NNexus
NNexus is the name of the stand-alone, generalized version of what was originally Noosphere's automatic linking system (the acronym roughly stands for "Noosphere Networked Entry eXtension and Unification System". The double-capped 'N' is a rough substitute for \mathbb{N}).
What does it do?
It best handles "definitional" linking between entry objects and separately-declared concepts for standardized bodies of knowledge being maintained collaboratively. What does that mean?
- "Definitional" linking means that as you invoke a concept by name in the body of an elaboration, that reference should in turn become a hyperlink to that concept's elaboration. This usage of hyperlinking is actually rather recent; most of the original hyperlinking on the web was referential (e.g., "here's a related site" or "here's another area of this site") as opposed to semantic in the present context.
- "Standardized" basically means that everyone is using the same set of concept labels (natural language strings) to refer to the same underlying concepts. While you may have synonyms, you generally will not have people just "making things up" as they go. This is in contrast to the more classical wiki mode of ad hoc naming, which fits better to "brainstorming" type work.
- "Being maintained collaboratively" means that there are many individual contributors to the knowledge base. They are acting largely-independently, asynchronously. Some ramifications of this are discussed later.
History
NNexus started as just part of the Noosphere system; as the linking subsystem. It was roughly but not completely modular within the Noosphere codebase. Its first incarnation dates to something like 2001, and in 2004 it underwent a major revision by akrowne (addition of invalidation index and some rendering and caching changes) that hugely improved its scalability.
In the summer of 2006, funded by the Google Summer of Code program, James Gardner (a computer science grad student at Emory University) under the direction of akrowne separated the system out and completed its "modularization", with some enhancements made. It was then christened "NNexus" (AsteroidMeta page for that project).
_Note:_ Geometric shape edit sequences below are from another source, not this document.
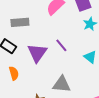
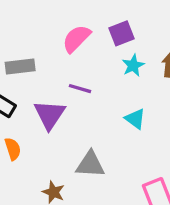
purple line: (61, 45) -> (80, 89), moved, turned -32

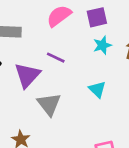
gray triangle: (90, 164) -> (49, 104), moved, turned 40

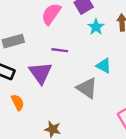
gray triangle: (49, 104) -> (87, 88), moved

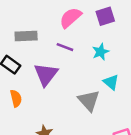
cyan star: (96, 27) -> (101, 52), moved
purple line: (60, 50) -> (65, 47), moved

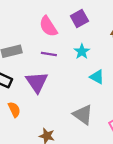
pink semicircle: (70, 18) -> (48, 26), turned -70
gray triangle: (89, 101) -> (83, 115), moved

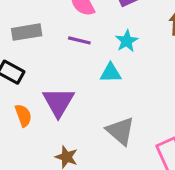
cyan triangle: (97, 77) -> (111, 73), moved, turned -35
purple triangle: (37, 82) -> (58, 102), moved

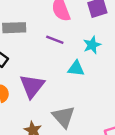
gray triangle: (120, 131) -> (64, 117), moved

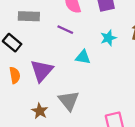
cyan star: (92, 45) -> (108, 38), moved

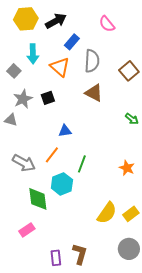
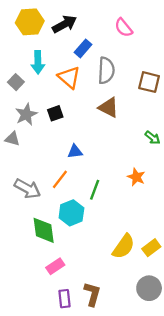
brown square: (129, 71) -> (149, 82), turned -36
orange star: (127, 168) -> (136, 177), moved
pink rectangle: (27, 230) -> (55, 266), moved

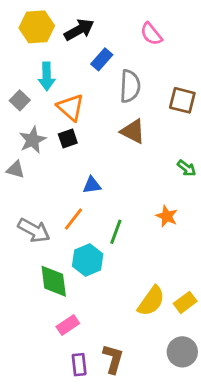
orange triangle: (69, 77) -> (71, 107), moved

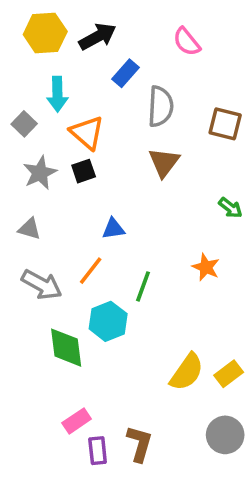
brown triangle: (133, 131) -> (164, 162), turned 40
gray triangle: (16, 170) -> (29, 229), moved
pink rectangle: (68, 325) -> (77, 421), moved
After the summer of 2006, work continues on NNexus, for "client" Jim Pitman (Berkeley stat prof and open access advocate extraordinaire), funded by the IMS (which Pitman is prez of for 2006-2007). Gardner and akrowne are still doing the work. In this contract, NNexus is being applied to Jim's lecture notes to help make them more useful to students, with the enhancements being largely along the lines of systemitizing the configuration and deployment, and making better use of multiple linking domains (destination knowledge bases).
Getting the Code
There's information regarding the SVN repository and releases available here.
The problem
At first blush what NNexus does seems like it might be trivial, but it definitely is not (as we learned the hard way with more "naive" versions of the system on PlanetMath). A collaborative knowledge-base environment with standardized knowlege represents a couple of key problems, besides just matching strings:
- the knowledge base is being updated continuously
- it is difficult if not impossible for a contributor to know what is already in the database for linking (this gets worse if multiple, "separate" knowledge bases are to be linked)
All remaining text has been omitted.